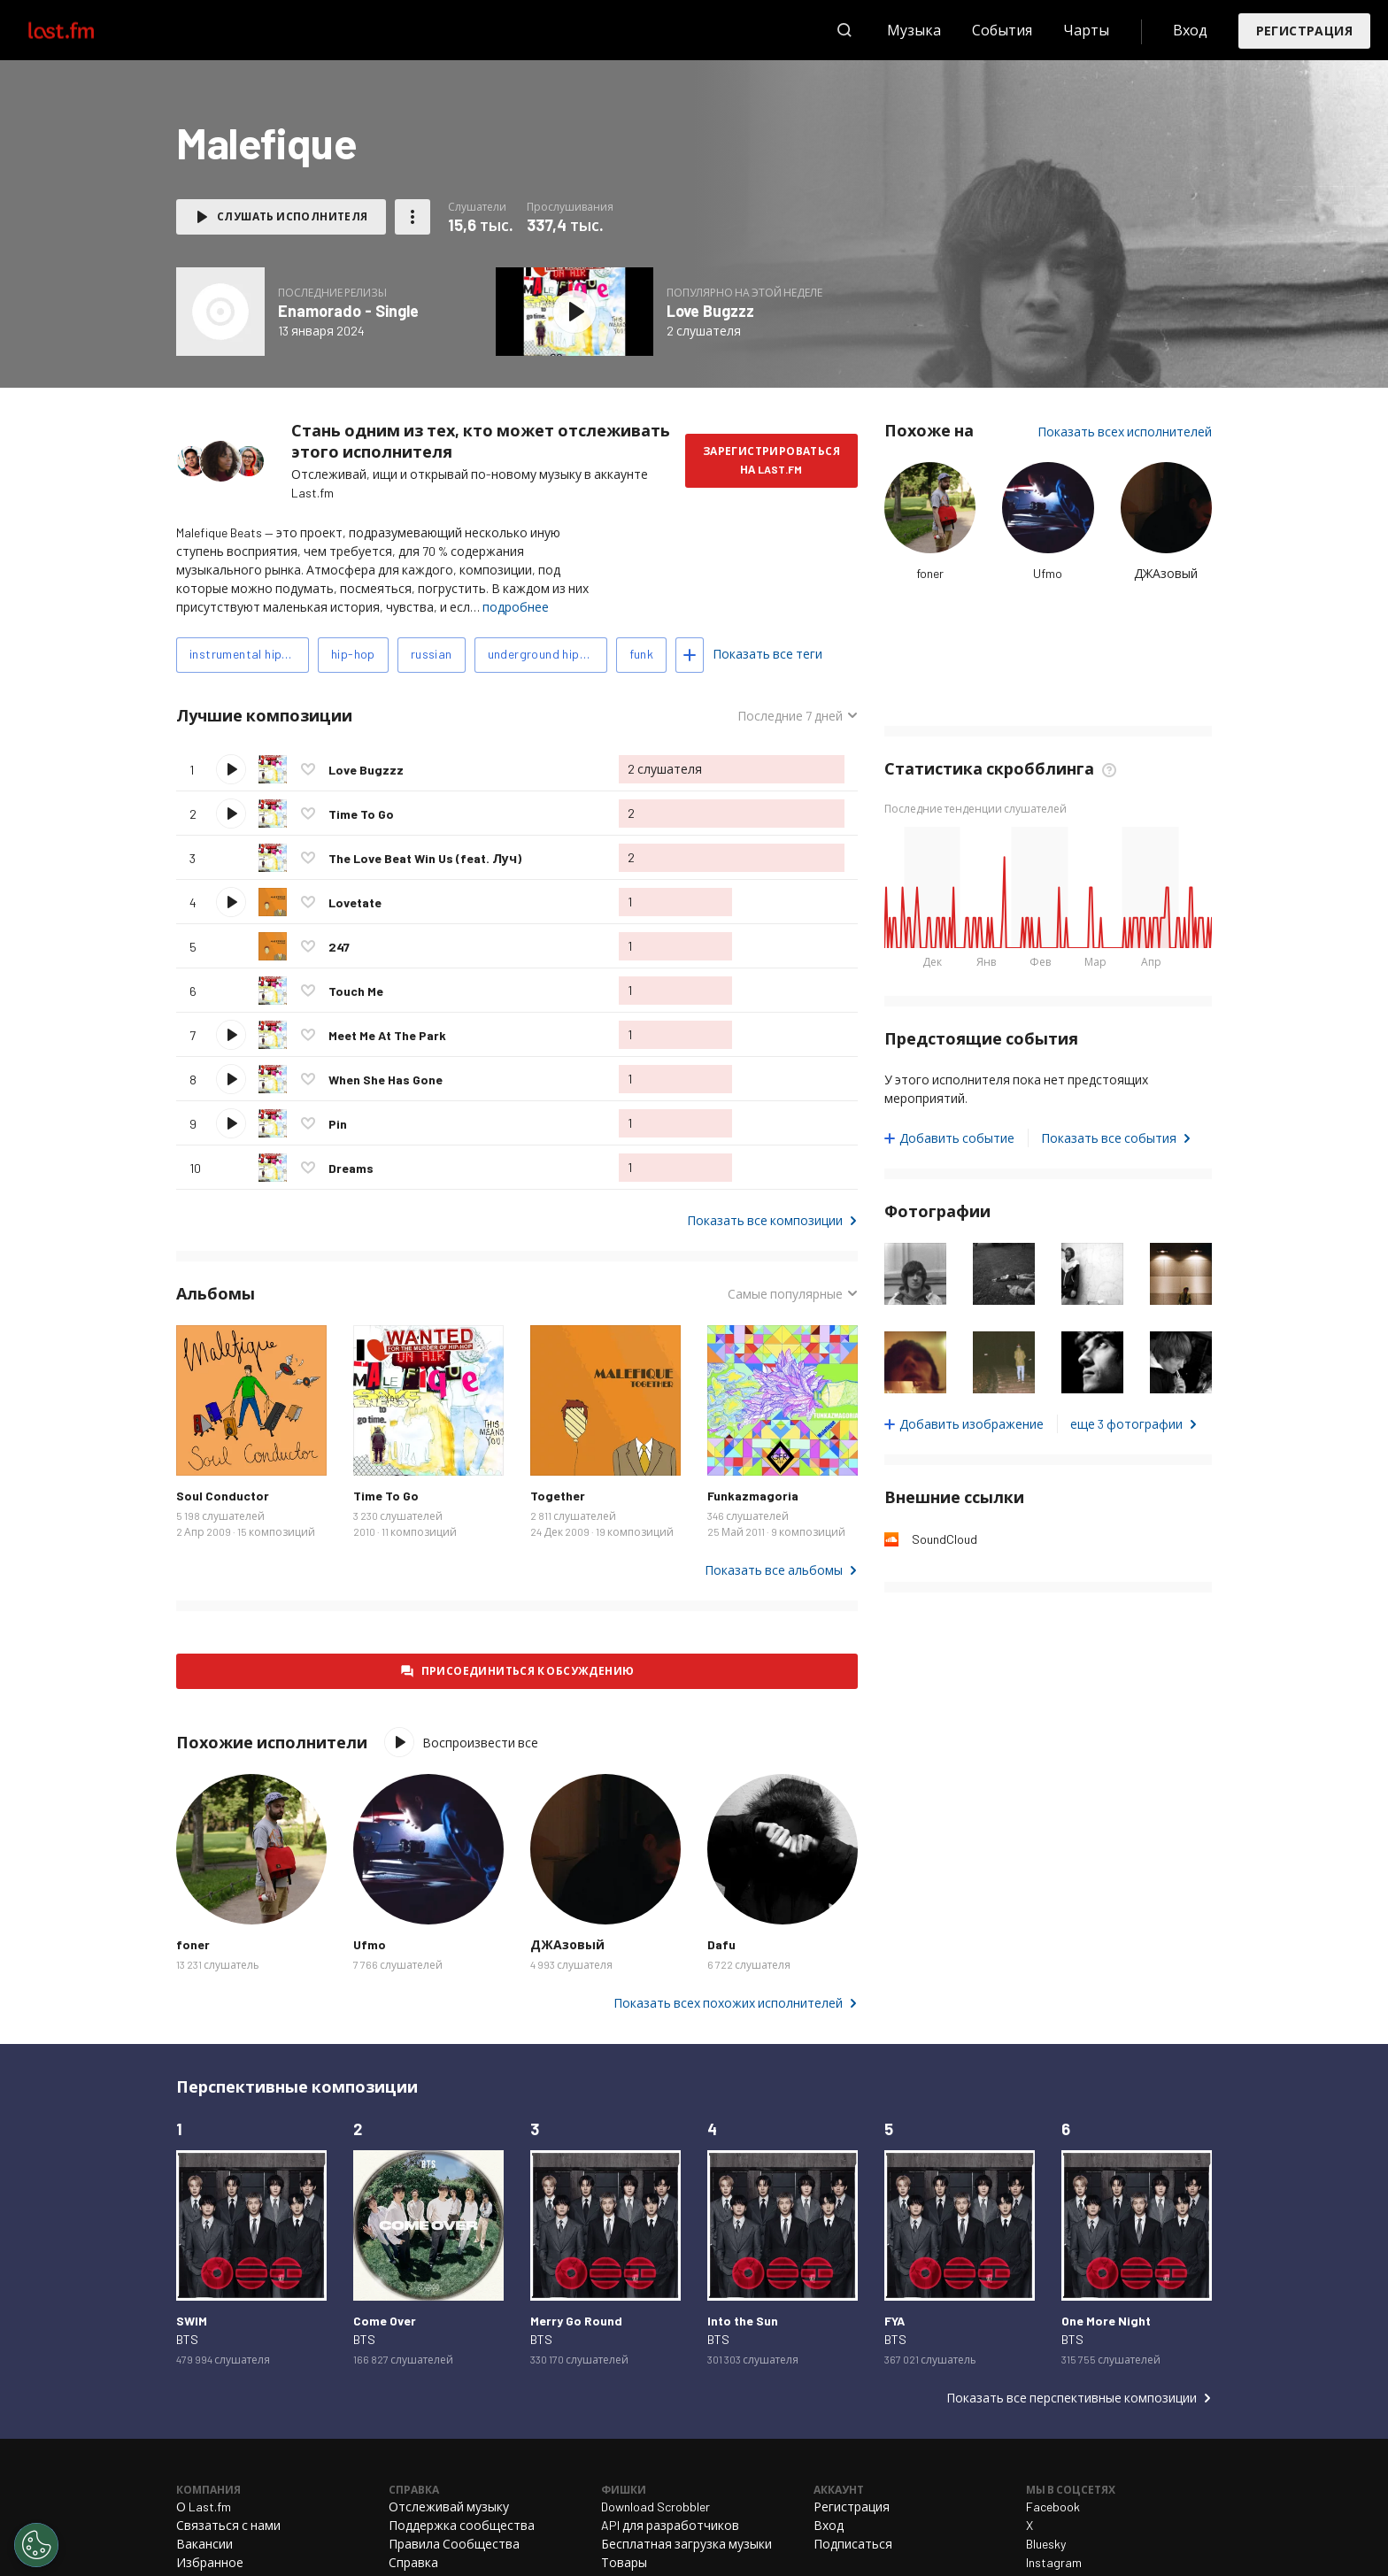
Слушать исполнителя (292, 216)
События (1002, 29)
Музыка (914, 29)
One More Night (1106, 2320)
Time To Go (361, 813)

- - - -

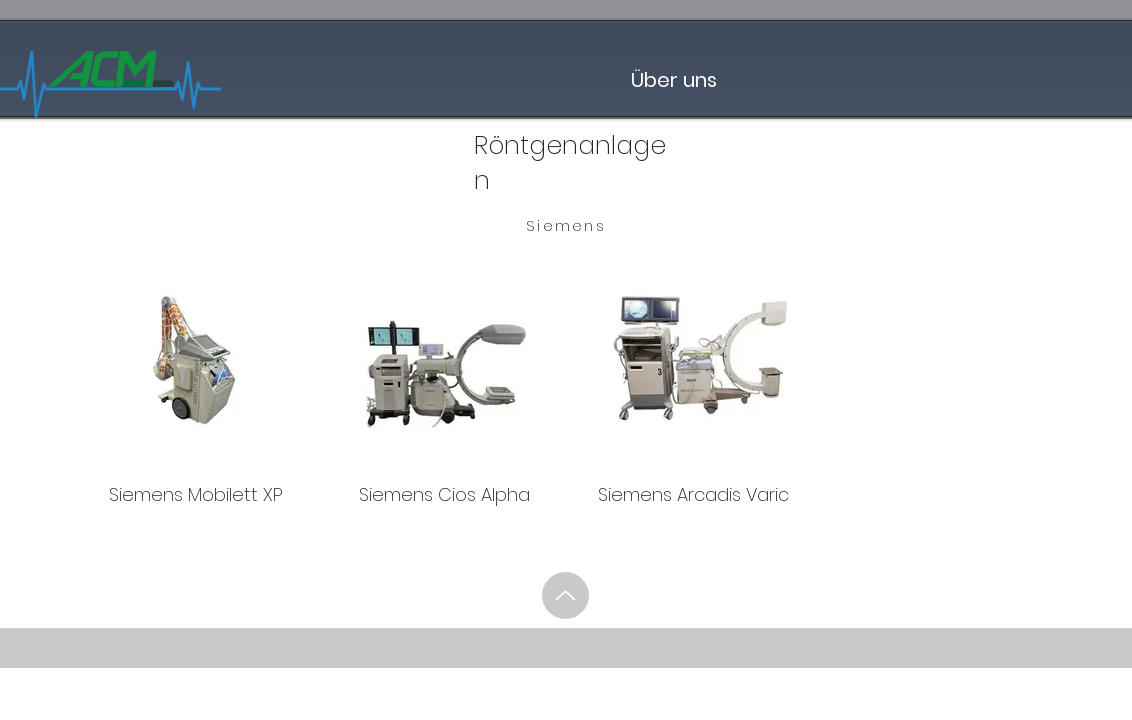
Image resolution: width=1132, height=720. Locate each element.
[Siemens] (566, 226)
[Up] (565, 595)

- - - -

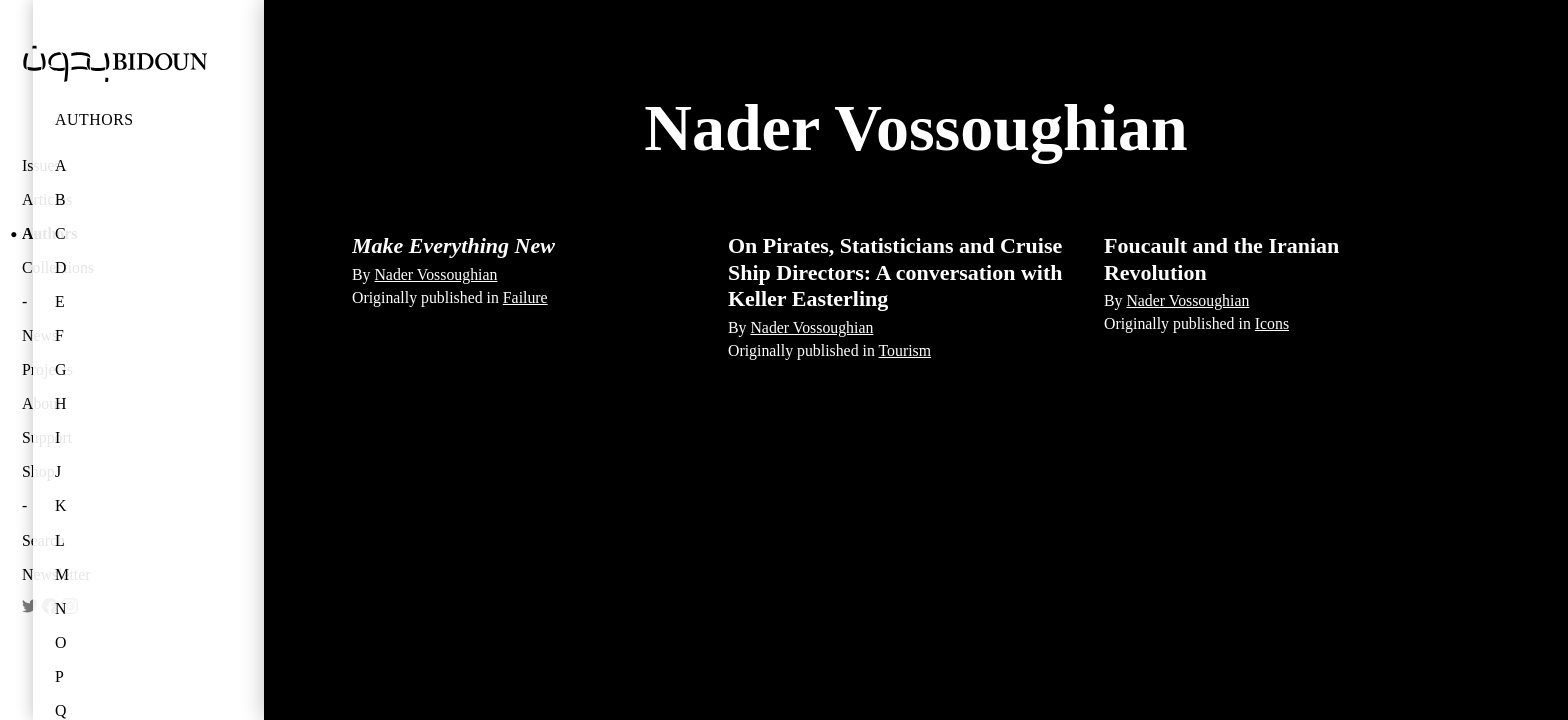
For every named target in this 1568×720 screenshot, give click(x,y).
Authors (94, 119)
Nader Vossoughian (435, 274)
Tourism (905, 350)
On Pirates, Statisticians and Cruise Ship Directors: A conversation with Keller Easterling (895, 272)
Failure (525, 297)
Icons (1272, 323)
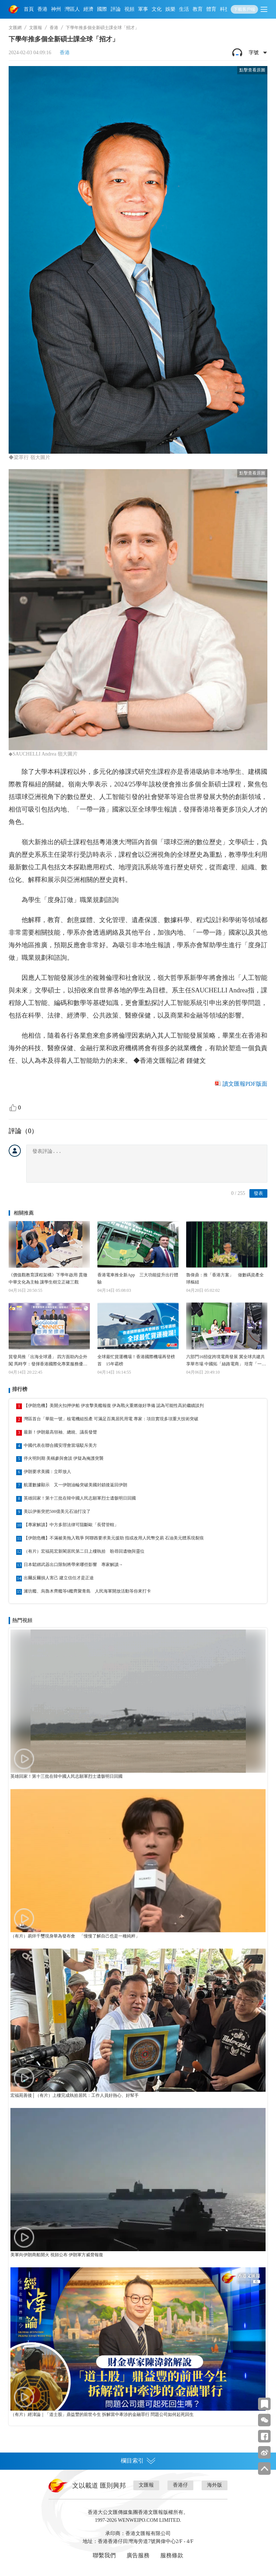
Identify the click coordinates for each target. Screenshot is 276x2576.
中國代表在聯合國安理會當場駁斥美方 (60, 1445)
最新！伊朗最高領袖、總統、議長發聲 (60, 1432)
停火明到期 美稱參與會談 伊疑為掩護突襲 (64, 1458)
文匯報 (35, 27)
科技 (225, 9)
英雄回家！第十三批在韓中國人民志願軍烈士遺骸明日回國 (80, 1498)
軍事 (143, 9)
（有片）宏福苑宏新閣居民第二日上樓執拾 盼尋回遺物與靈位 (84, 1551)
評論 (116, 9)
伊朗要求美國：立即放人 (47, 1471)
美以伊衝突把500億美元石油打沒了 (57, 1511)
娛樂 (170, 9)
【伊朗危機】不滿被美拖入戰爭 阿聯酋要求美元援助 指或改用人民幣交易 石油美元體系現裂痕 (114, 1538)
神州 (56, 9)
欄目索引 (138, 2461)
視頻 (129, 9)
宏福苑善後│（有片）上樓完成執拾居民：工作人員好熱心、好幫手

- - - -

▶ Task description: Set down, from the entries above, exactly the lines from the one with "Слушать исполнителя (292, 216)" up to and including the one with "Time To Go (361, 813)", and no other lines.

▶ Response to this task:
Слушать исполнителя (292, 216)
События (1002, 29)
Музыка (914, 29)
One More Night (1106, 2320)
Time To Go (361, 813)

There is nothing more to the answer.